An dem Zapfen 5 ist eine Scheibe 15 gelagert, die mit einem zur Seite ragenden Zapfen 16 versehen ist, gegen welchen der Bügelschenkel 7 mittels einer um die Nabenhülse der Scheibe 15 gewundenen Schraubenfeder 17, deren eines Ende um den Zapfen 16 und deren anderes Ende um einen von der Verlängerung 19 des Bügelschenkels 7 zur Seite herausragenden Zapfen 18 gelegt ist, anliegend gehalten wird. Ein Ende einer Zugfeder 20, welche den Bügel 8 aus der in Fig. 2 in die in Fig. 1 dargestellte Lage zu drehen strebt, ist an der Schenkelverlängerung 19 befestigt. Der Bügel 8 wird in der erstgenannten Stellung von einem zweiarmigen Hebelarm 21 auslösbar gesperrt. Dieser Hebelarm dient dazu, mit einem Ende in einen Einschnitt 22 in der Peripherie der Scheibe 15 einzugreifen.

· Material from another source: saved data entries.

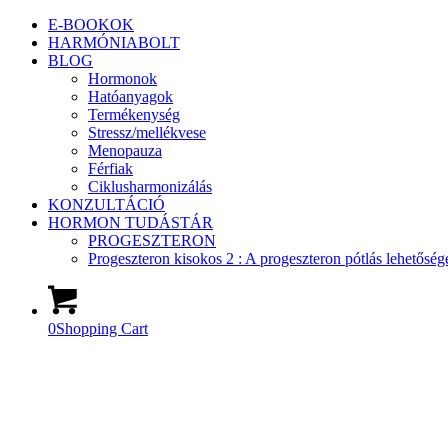
E-BOOKOK
HARMÓNIABOLT
BLOG
Hormonok
Hatóanyagok
Termékenység
Stressz/mellékvese
Menopauza
Férfiak
Ciklusharmonizálás
KONZULTÁCIÓ
HORMON TUDÁSTÁR
PROGESZTERON
Progeszteron kisokos 2 : A progeszteron pótlás lehetőség
0
Shopping Cart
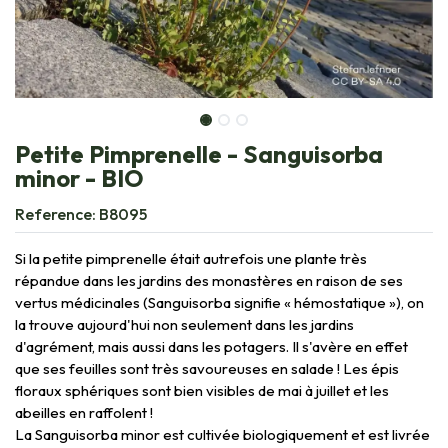
Petite Pimprenelle - Sanguisorba
minor - BIO
Reference:
B8095
Si la petite pimprenelle était autrefois une plante très
répandue dans les jardins des monastères en raison de ses
vertus médicinales (Sanguisorba signifie « hémostatique »), on
la trouve aujourd'hui non seulement dans les jardins
d'agrément, mais aussi dans les potagers. Il s'avère en effet
que ses feuilles sont très savoureuses en salade ! Les épis
floraux sphériques sont bien visibles de mai à juillet et les
abeilles en raffolent !
La Sanguisorba minor est cultivée biologiquement et est livrée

Sein anderes, unter Einwirkung einer Feder 23 stehendes Ende befindet sich im Wege des Kameraauslösers 24, so daß bei Auslösung der Kamera zu Aufnahmezwecken die Sperre 21 gegen die Wirkung der Feder 23 so verschoben wird, daß sie die Scheibe 15 freigibt, wobei der Bügel 8 mit dem Spiegel 11 von der Feder 20 9in die in Fig. 1 gezeigte, unwirksame Stellung geschwenkt wird. Zur
Überführung des Spiegels 11 in die Arbeitsstellung wird die Drehbewegung eines Handgriffs 25 benutzt, der z.B. zwecks Spannung des Federmechanismus der Auslöservorrichtung um eine Umdrehung gedreht wird. Zu diesem Zweck ist an dem Drehzapfen 26 des Handgriffs 25 eine Scheibe 27 befestigt, welche mit einem Teil 28 versehen ist. Im Wege dieser Scheibe 27 befindet sich beim Umdrehen des Handgriffs 25 ein von der Scheibe 15 herausragender Zapfen 29. Wenn der Handgriff im Uhrzeigersinne (gemäß der Zeichnung) von der in Fig. 1 gezeigten Lage einmal umgedreht wird, so daß er wieder die gleiche Lage einnimmt, trifft die Partie 28 der Scheibe 27 den Zapfen 29 und dreht die Scheibe 15 in der Richtung gegen den Uhrzeiger herum. Dabei wird der Bügel 8 gegen die Wirkung der Zugfeder 20 in die in Figur 2 gezeigte Lager heruntergeklappt, in welcher der Sperrarm 21 in den Einschnitt 22 der Scheibe 15 eingreift, so daß der Bügel 8 in dieser Lage gesperrt wird. Die ganze Anordnung ist zweckmäßig so getroffen, dass der Eingriff des Scheibenanteiles 28 mit dem Zapfen 29 aufhört und der Eingriff zwischen der Sperre 21 und dem Einschnitt 22 stattfindet, erst kurz nachdem sich der Spiegel 11 an die Anschläge 12, 12a angelegt hat, wobei eine relative Drehung zwischen dem Bügel 8 und der Scheibe 15 gegen die Wirkung der Schraubenfeder 17 stattfindet.
Wenn ein in den Raum 1 und in den Weg des Spiegels 11 hineinragendes Objektiv, z.B. ein Weitwinkelobjektiv (durch dicke strichpunktierte Linien in Fig. 4 angedeutet) verwendet wird, ermöglicht es der beschriebene Mechanismus, daß der Bügel 8 und der Spiegel 11 durch Umdrehung des Handgriffs 25 in die in Figur 4 gezeigte Lage gebracht werden, in welcher sie ver-
bleiben, bis die Scheibe 15 bei der Auslösung der Kamera von der Sperre 21 freigegeben wird.
Die Erfindung ist nicht auf die vorstehend beschriebene und in der Zeichnung dargestellte Ausführungsform begrenzt. Dieselbe kann vielmehr in ihren Einzelheiten im Rahmen des Erfindungsgedankens mannigfach abgeändert und ausgestaltet werden.
Claims (3)
1.) Spiegelreflexkamera, dadurch gekennzeichnet, daß der Spiegel (11) von einem Bügel (8) oder ähnlichem Teil getragen wird, an welchem er drehbar gelagert ist, und daß weiter der Bügel (8) um eine, nahe der Vorderseite des hinter dem Objektiv befindlichen Raumes liegende Achse (4, 5) drehbar gelagert ist, die parallel mit der den Spiegel (11) mit dem Bügel (8) verbindenden Drehachse (9) verläuft.
2.) Spiegelreflexkamera nach Anspruch 1, dadurch gekennzeichnet, daß das Herunterklappen des Spiegels (11) in die Arbeitsstellung gegen die Wirkung einer Feder (17) erfolgt, indem ein Handgriff (25) zwecks Spannung des Federmechanismus des Kameraauslösers (24) um eine Umdrehung gedreht wird.
3.) Spiegelreflexkamera nach Anspruch 2, dadurch gekennzeichnet, daß an der mit der Drehachse (4, 5) des Bügels (8) parallelen Drehachse (26) des Handgriffs (25) eine Scheibe (27) mit einem Ansatz (28) befestigt ist, in dessen Weg beim Umdrehen der letztgenannten Achse (26) sich ein Teil (29) eines konaxial mit der Drehachse (4, 5) des Bügels (8) drehbar gelagerten Mitnehmers (15, 18) befindet, der dazu dient, die Drehbewegung des Handgriffs (25) auf den den Spiegel (11) tragenden Bügel (8) nachgiebig zu übertragen.